Of the $56M earmarked for ITER, $6M would be for ITER Preparations, compared to $5M in FY 2005 and $46M is reserved for ITER hardware on the assumption that ITER construction is proceeding. Currently ITER construction is being held up by failure of the ITER partners to agree on a site. The U.S has negotiated a 10% contribution to the $5 billion estimated cost of the project.
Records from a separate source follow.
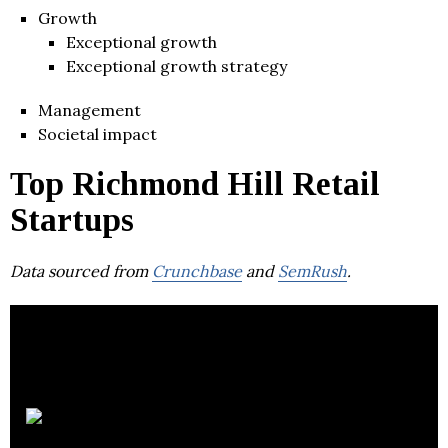
Growth
Exceptional growth
Exceptional growth strategy
Management
Societal impact
Top Richmond Hill Retail
Startups
Data sourced from
Crunchbase
and
SemRush
.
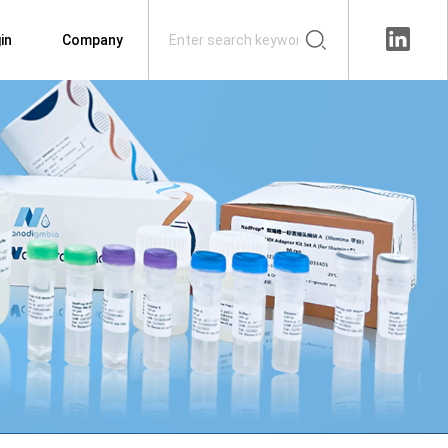
in
Company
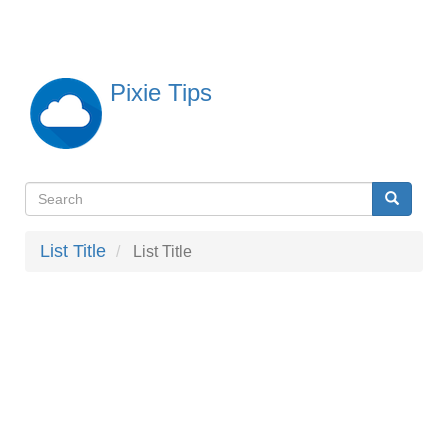
Skip
to
main
content
Pixie Tips
Search
Search
検
索
List Title
List Title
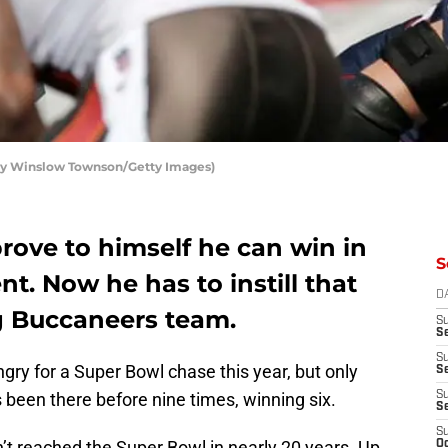
by Winslow Townson/Getty Images)
rove to himself he can win in
S
t. Now he has to instill that
D
g Buccaneers team.
S
Se
S
gry for a Super Bowl chase this year, but only
S
been there before nine times, winning six.
S
S
S
 reached the Super Bowl in nearly 20 years. Up
Oc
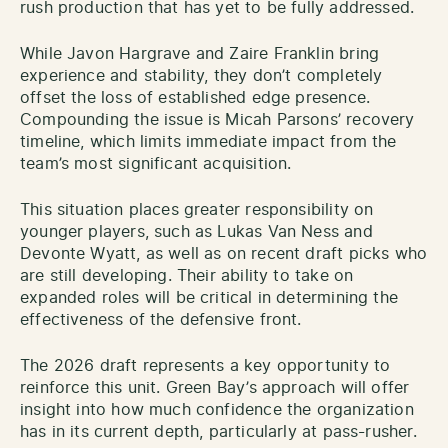
rush production that has yet to be fully addressed.
While Javon Hargrave and Zaire Franklin bring
experience and stability, they don’t completely
offset the loss of established edge presence.
Compounding the issue is Micah Parsons’ recovery
timeline, which limits immediate impact from the
team’s most significant acquisition.
This situation places greater responsibility on
younger players, such as Lukas Van Ness and
Devonte Wyatt, as well as on recent draft picks who
are still developing. Their ability to take on
expanded roles will be critical in determining the
effectiveness of the defensive front.
The 2026 draft represents a key opportunity to
reinforce this unit. Green Bay’s approach will offer
insight into how much confidence the organization
has in its current depth, particularly at pass-rusher.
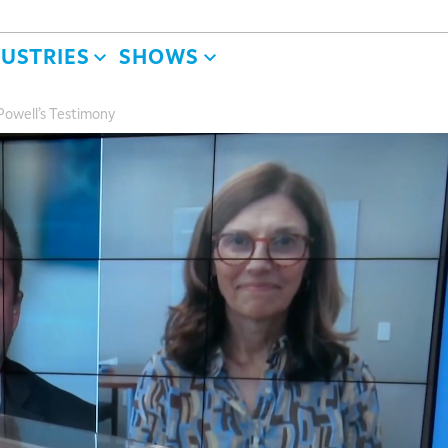
DUSTRIES
SHOWS
owell’s Testimony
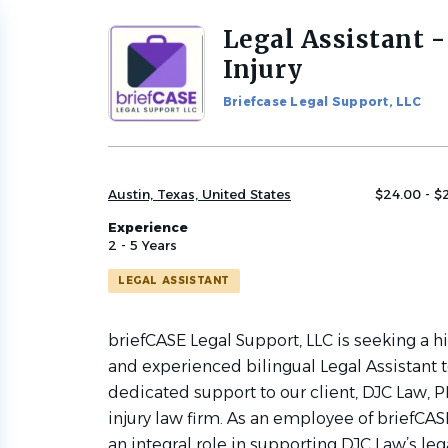
Legal Assistant -
Back
to
Injury
job
list
Briefcase Legal Support, LLC
Austin, Texas, United States
$24.00 - $
Experience
2 - 5 Years
LEGAL ASSISTANT
briefCASE Legal Support, LLC is seeking a h
and experienced bilingual Legal Assistant 
dedicated support to our client, DJC Law, P
injury law firm. As an employee of briefCASE
an integral role in supporting DJC Law’s le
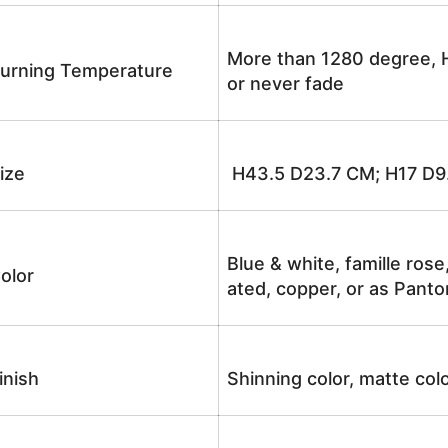
More than 1280 degree, H
urning Temperature
or never fade
ize
H43.5 D23.7 CM; H17 D9
Blue & white, famille rose
olor
ated, copper, or as Panto
inish
Shinning color, matte colo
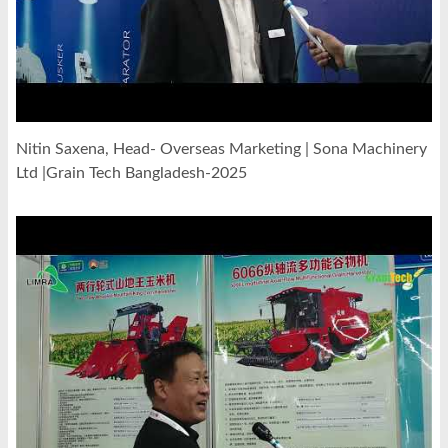
Nitin Saxena, Head- Overseas Marketing | Sona Machinery
Ltd |Grain Tech Bangladesh-2025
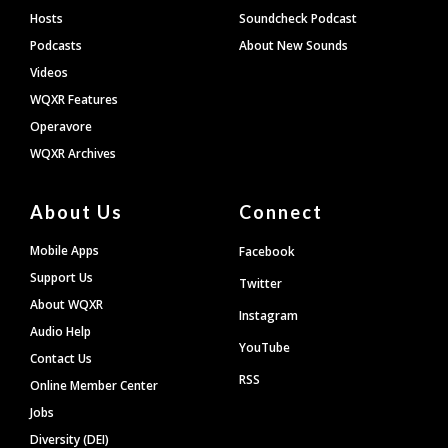
Hosts
Soundcheck Podcast
Podcasts
About New Sounds
Videos
WQXR Features
Operavore
WQXR Archives
About Us
Connect
Mobile Apps
Facebook
Support Us
Twitter
About WQXR
Instagram
Audio Help
YouTube
Contact Us
RSS
Online Member Center
Jobs
Diversity (DEI)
However, cost estimates by U. S ITER project office officials put the estimated cost to the U. S. at slightly over $1 billion over 8 years beginning in FY 2006. The U. S figures include inflation and contingency not in the official ITER project cost estimates and also reflects U. S re-estimates on the cost of building components in the U. S. According to U. S. ITER cost profiles, the U. S. contribution would grow from $46M in FY 2006 to $!30M in FY 2007 and peak around $190M in FY 2009 and 2010. Construction is estimated to be completed in FY 2013.
For the Office of Inertial Confinement and NIF, the President requests $460 million, compared to $535 million in FY2005. Almost the entire reduction is due to DOE's failure once more to request funding for Congressionally-mandated programs on high average power laser and z-pinch driver development ($34M) and high energy petawatt laser efforts ($38M).